Are there more or less brands on the consumer side then on the tech side? Does selling pickles by definition create a limitation what with co-packing, franchising and geo distribution possibilities?

Sure—building something that captures human behavior where the users themselves are the content is more explosive than creating something that needs to get made and distributed.

But the maker revolution is cross sectors.

From consumer hard goods to green city guides to software that is a piece of the stack. The odds and the size of success are equal in my mind.

The power of a consumer brand surfacing above the massive din of social noise, an entity that has value equal if not more than many software solutions.

This to me is food for thought, not data for conclusions.

About the reality that capital is needed for the hard goods startup as much as the software company or a community platform.

The fact that solving problems is only a relevant piece of a plan for a very small, often a very limiting approach, to tackling a market.

The truth that bootstrapping is becoming more and more impossible, and I think often, the wrong way to start a business.

And mostly, the idea of defining and finding market traction that speaks to a future model, more and more aspirational if not stifling.

Where does lifestyle play into this?

Lifestyle in our mind’s eye, speaks to the idea dog friendly offices, sushi on Friday, and fully funded insurance plans.

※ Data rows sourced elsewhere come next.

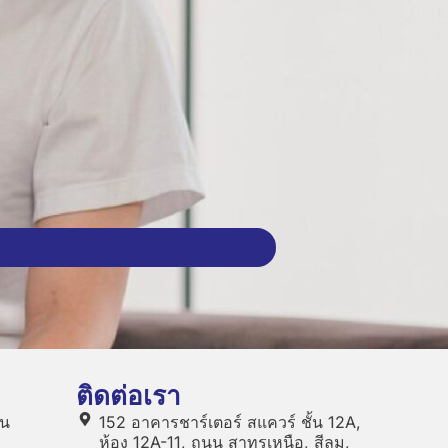
ติดต่อเรา
ทน
152 อาคารชาร์เตอร์ สแควร์ ชั้น 12A,
ห้อง 12A-11, ถนน สาทรเหนือ, สีลม,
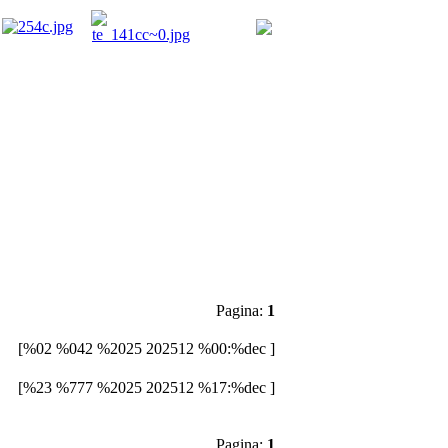
Pagina:
1
[%02 %042 %2025 202512 %00:%dec ]
[%23 %777 %2025 202512 %17:%dec ]
Pagina:
1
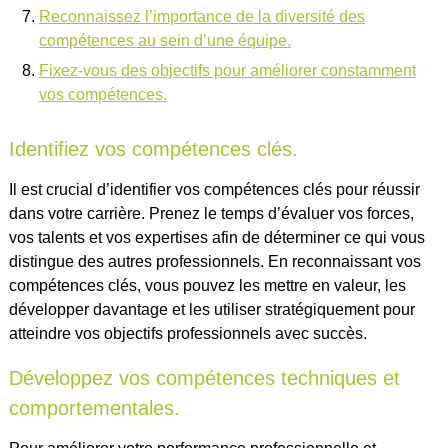
Reconnaissez l’importance de la diversité des
compétences au sein d’une équipe.
Fixez-vous des objectifs pour améliorer constamment
vos compétences.
Identifiez vos compétences clés.
Il est crucial d’identifier vos compétences clés pour réussir
dans votre carrière. Prenez le temps d’évaluer vos forces,
vos talents et vos expertises afin de déterminer ce qui vous
distingue des autres professionnels. En reconnaissant vos
compétences clés, vous pouvez les mettre en valeur, les
développer davantage et les utiliser stratégiquement pour
atteindre vos objectifs professionnels avec succès.
Développez vos compétences techniques et
comportementales.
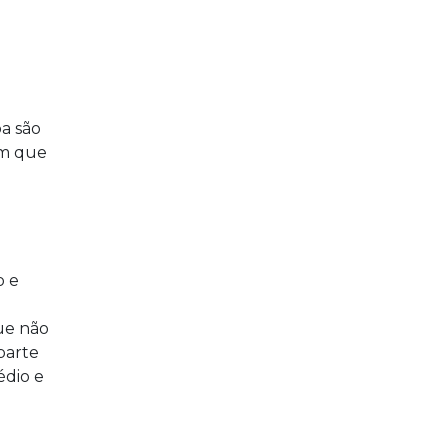
a são
am que
o e
ue não
parte
édio e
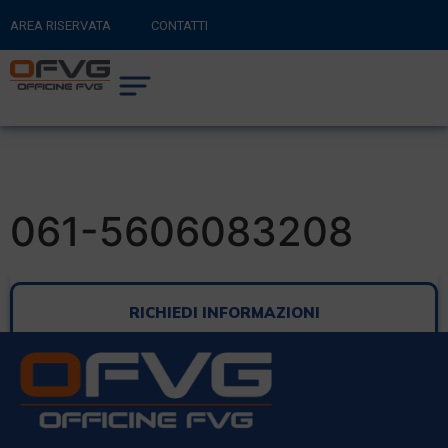
AREA RISERVATA
CONTATTI
RITORNA AL SITO PRINCIPALE
0
CARRELLO
061-5606083208
RICHIEDI INFORMAZIONI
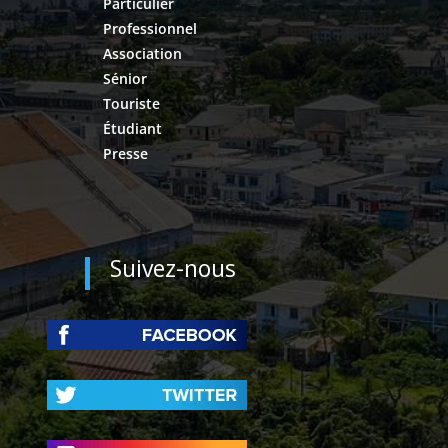
Particulier
Professionnel
Association
Sénior
Touriste
Étudiant
Presse
Suivez-nous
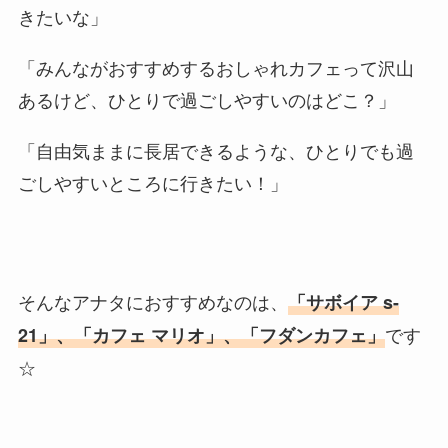
きたいな」
「みんながおすすめするおしゃれカフェって沢山
あるけど、ひとりで過ごしやすいのはどこ？」
「自由気ままに長居できるような、ひとりでも過
ごしやすいところに行きたい！」
そんなアナタにおすすめなのは、
「サボイア s-
です
21」、「カフェ マリオ」、「フダンカフェ」
☆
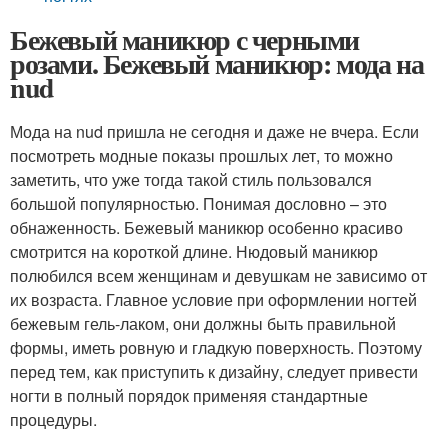
Бежевый маникюр с черными
розами. Бежевый маникюр: мода на
nud
Мода на nud пришла не сегодня и даже не вчера. Если
посмотреть модные показы прошлых лет, то можно
заметить, что уже тогда такой стиль пользовался
большой популярностью. Понимая дословно – это
обнаженность. Бежевый маникюр особенно красиво
смотрится на короткой длине. Нюдовый маникюр
полюбился всем женщинам и девушкам не зависимо от
их возраста. Главное условие при оформлении ногтей
бежевым гель-лаком, они должны быть правильной
формы, иметь ровную и гладкую поверхность. Поэтому
перед тем, как приступить к дизайну, следует привести
ногти в полный порядок применяя стандартные
процедуры.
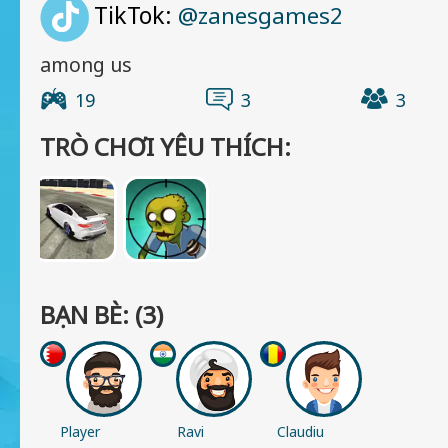
TikTok:
@zanesgames2
among us
19
3
3
TRÒ CHƠI YÊU THÍCH:
BẠN BÈ: (3)
Player
Ravi
Claudiu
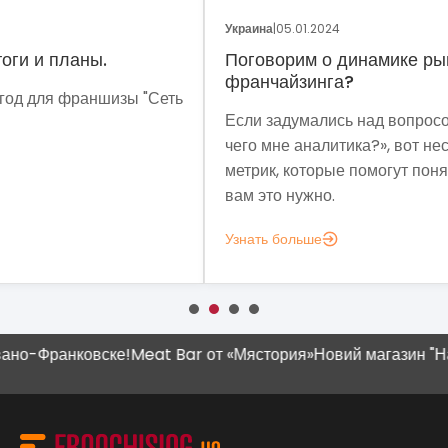
Украина
|
05.01.2024
Укра
Поговорим о динамике рынка
Фр
франчайзинга?
Сеть
Мет
Если задумались над вопросом «А для
мы 
чего мне аналитика?», вот несколько
мод
метрик, которые помогут понять, зачем
эко
вам это нужно.
выз
Узнать больше
Узн
-Франковске!
Meat Bar от «Мястория»
Новий магазин "Наш К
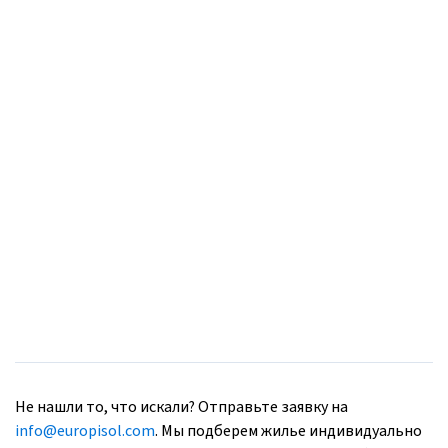
Не нашли то, что искали? Отправьте заявку на
info@europisol.com
. Мы подберем жилье индивидуально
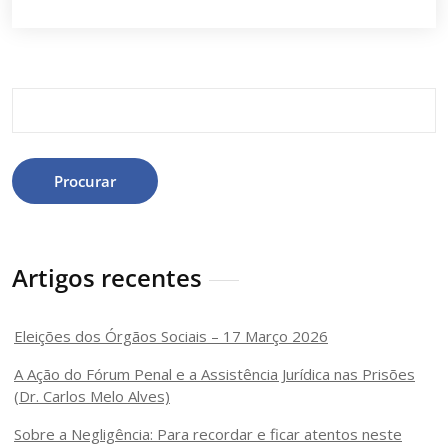
Procurar
Artigos recentes
Eleições dos Órgãos Sociais – 17 Março 2026
A Ação do Fórum Penal e a Assistência Jurídica nas Prisões
(Dr. Carlos Melo Alves)
Sobre a Negligência: Para recordar e ficar atentos neste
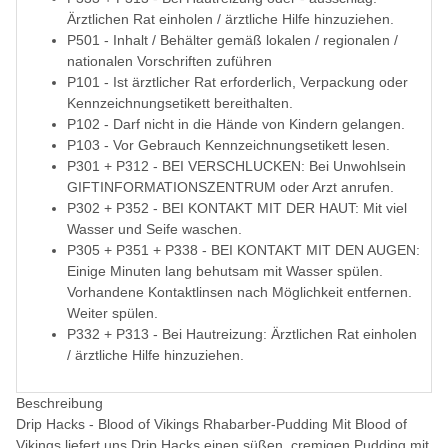
Ärztlichen Rat einholen / ärztliche Hilfe hinzuziehen.
P501 - Inhalt / Behälter gemäß lokalen / regionalen /
nationalen Vorschriften zuführen
P101 - Ist ärztlicher Rat erforderlich, Verpackung oder
Kennzeichnungsetikett bereithalten.
P102 - Darf nicht in die Hände von Kindern gelangen.
P103 - Vor Gebrauch Kennzeichnungsetikett lesen.
P301 + P312 - BEI VERSCHLUCKEN: Bei Unwohlsein
GIFTINFORMATIONSZENTRUM oder Arzt anrufen.
P302 + P352 - BEI KONTAKT MIT DER HAUT: Mit viel
Wasser und Seife waschen.
P305 + P351 + P338 - BEI KONTAKT MIT DEN AUGEN:
Einige Minuten lang behutsam mit Wasser spülen.
Vorhandene Kontaktlinsen nach Möglichkeit entfernen.
Weiter spülen.
P332 + P313 - Bei Hautreizung: Ärztlichen Rat einholen
/ ärztliche Hilfe hinzuziehen.
Beschreibung
Drip Hacks - Blood of Vikings Rhabarber-Pudding Mit Blood of
Vikings liefert uns Drip Hacks einen süßen, cremigen Pudding mit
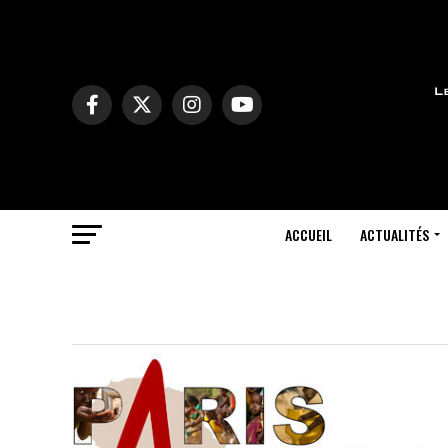
ACCUEIL
ACTUALITÉS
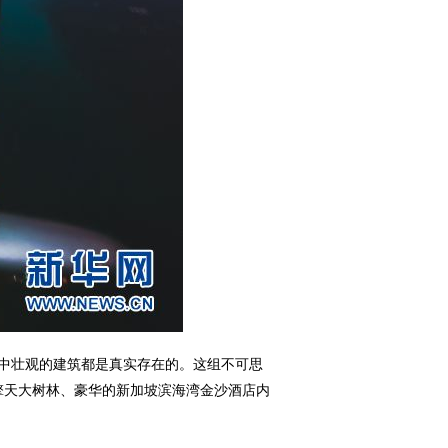
片中壮观的建筑都是真实存在的。这组不可思
擎天大树林、豪华的新加坡滨海湾金沙酒店内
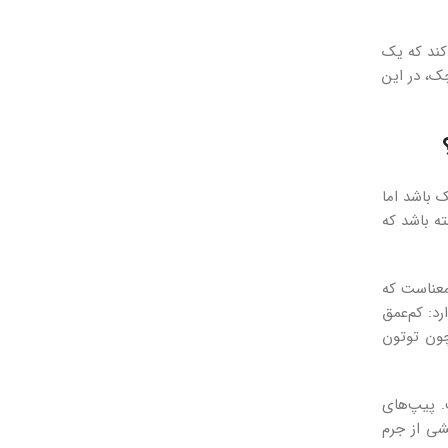
کند که یک
ک، در این
 باشد اما
ه باشد که
معناست که
د: کم‌عمق
چون توتون
 پیپ‌های
شی از جرم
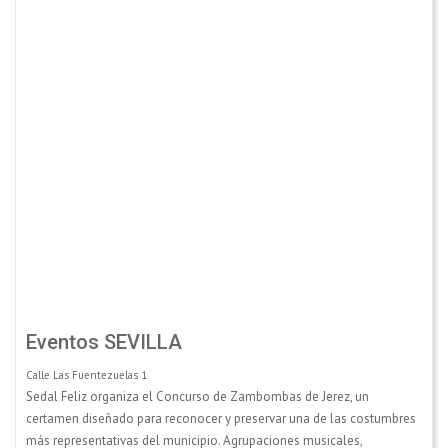
Eventos SEVILLA
Calle Las Fuentezuelas 1
Sedal Feliz organiza el Concurso de Zambombas de Jerez, un
certamen diseñado para reconocer y preservar una de las costumbres
más representativas del municipio. Agrupaciones musicales,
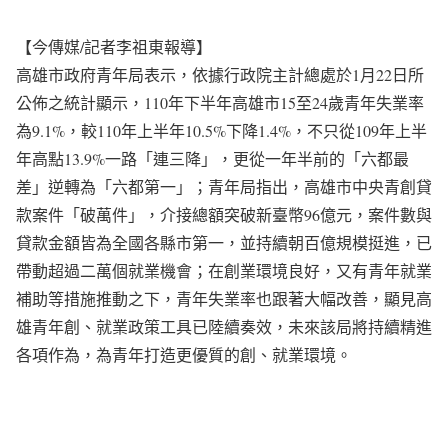
【今傳媒/記者李祖東報導】
高雄市政府青年局表示，依據行政院主計總處於1月22日所
公佈之統計顯示，110年下半年高雄市15至24歲青年失業率
為9.1%，較110年上半年10.5%下降1.4%，不只從109年上半
年高點13.9%一路「連三降」，更從一年半前的「六都最
差」逆轉為「六都第一」；青年局指出，高雄市中央青創貸
款案件「破萬件」，介接總額突破新臺幣96億元，案件數與
貸款金額皆為全國各縣市第一，並持續朝百億規模挺進，已
帶動超過二萬個就業機會；在創業環境良好，又有青年就業
補助等措施推動之下，青年失業率也跟著大幅改善，顯見高
雄青年創、就業政策工具已陸續奏效，未來該局將持續精進
各項作為，為青年打造更優質的創、就業環境。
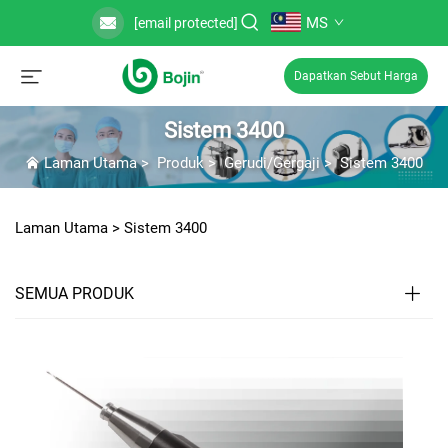
MS
[email protected]
Dapatkan Sebut Harga
Sistem 3400
Laman Utama
>
Produk
>
Gerudi/Gergaji
>
Sistem 3400
Laman Utama >
Sistem 3400
SEMUA PRODUK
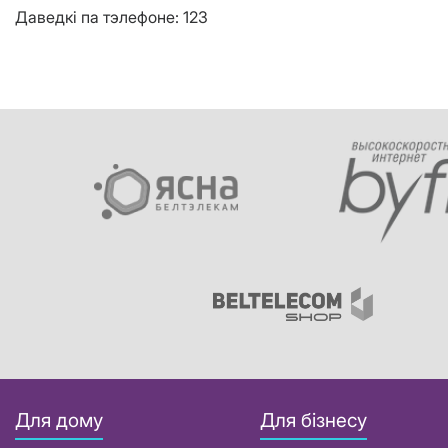
Даведкі па тэлефоне: 123
Для дому
Для бізнесу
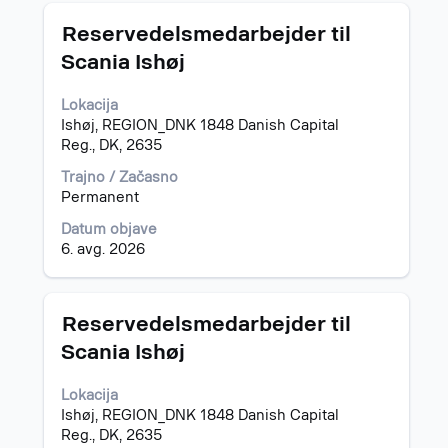
iskanja
Naziv
Izberite
za
Reservedelsmedarbejder til
s
"".
Scania Ishøj
preslednico,
Prikaz
da
od
Lokacija
vidite
1
Ishøj, REGION_DNK 1848 Danish Capital
celotno
do
Reg., DK, 2635
vsebino
9
podatkov
od
Trajno / Začasno
o
9
Permanent
delovnem
delovnih
mestu.
mest
Datum objave
Uporabite
6. avg. 2026
tabulatorko
za
krmarjenje
Naziv
Izberite
Reservedelsmedarbejder til
do
s
Scania Ishøj
seznama
preslednico,
delovnih
da
mest.
Lokacija
vidite
Izberite
Ishøj, REGION_DNK 1848 Danish Capital
celotno
pregled
Reg., DK, 2635
vsebino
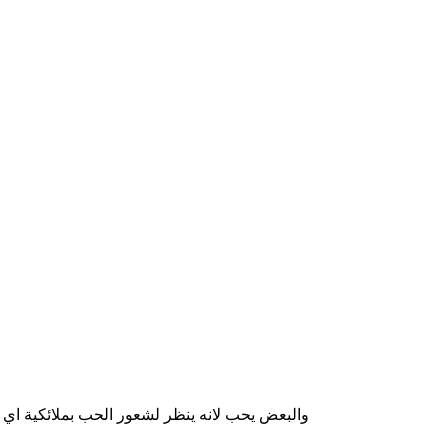
والبعض يحب لانه ينظر لشعور الحب بملائكية اي ان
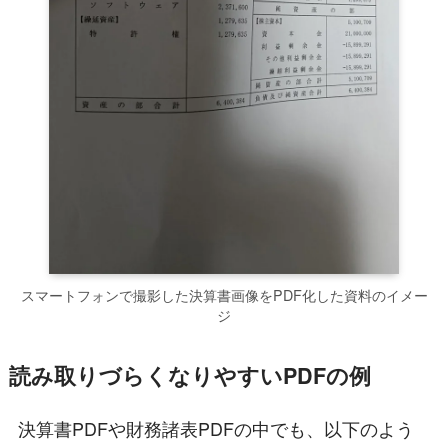
スマートフォンで撮影した決算書画像をPDF化した資料のイメー
ジ
読み取りづらくなりやすいPDFの例
決算書PDFや財務諸表PDFの中でも、以下のよう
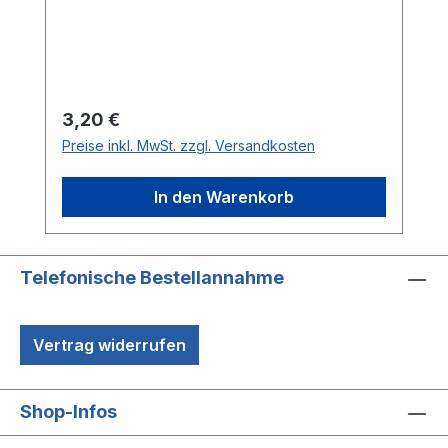
Regulärer Preis:
3,20 €
Preise inkl. MwSt. zzgl. Versandkosten
In den Warenkorb
Telefonische Bestellannahme
Vertrag widerrufen
Shop-Infos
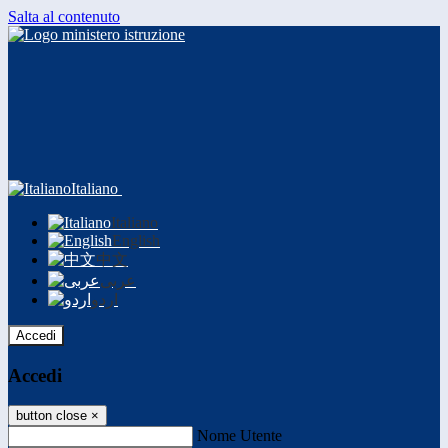
Salta al contenuto
Italiano
Italiano
English
中文
عربى
اردو
Accedi
Accedi
button close
×
Nome Utente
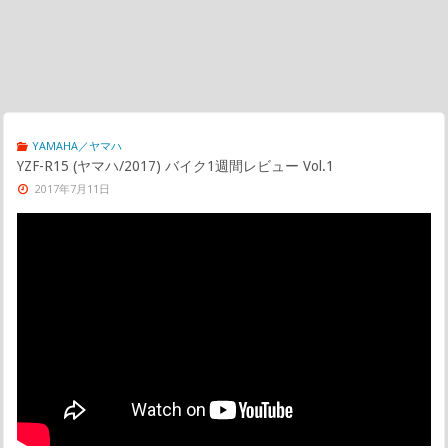
YAMAHA／ヤマハ
YZF-R15 (ヤマハ/2017) バイク1週間レビュー Vol.1
2017年7月11日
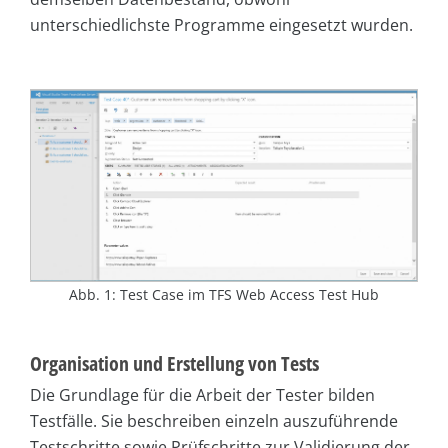
unterschiedlichste Programme eingesetzt wurden.
Abb. 1: Test Case im TFS Web Access Test Hub
Organisation und Erstellung von Tests
Die Grundlage für die Arbeit der Tester bilden
Testfälle. Sie beschreiben einzeln auszuführende
Testschritte sowie Prüfschritte zur Validierung der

Interestingly, I surfed over to a hot, well funded, huge-burn research start up job page this morning.

They are in SF, but the job page read like the ad copy for leasing a high end condo in the Meat Packing district in NY. All lifestyle and poise and to the P & L, lots of burn.

Light years away from most early startups and small companies living off credit cards and family support, scraping for the first deal to cover cash flow.

This is the take away thought about dangers of encapsulating ideas and possibilities before they are fully market formed.

Worth thinking about when we pitch for funds. Something for investors to ponder as well.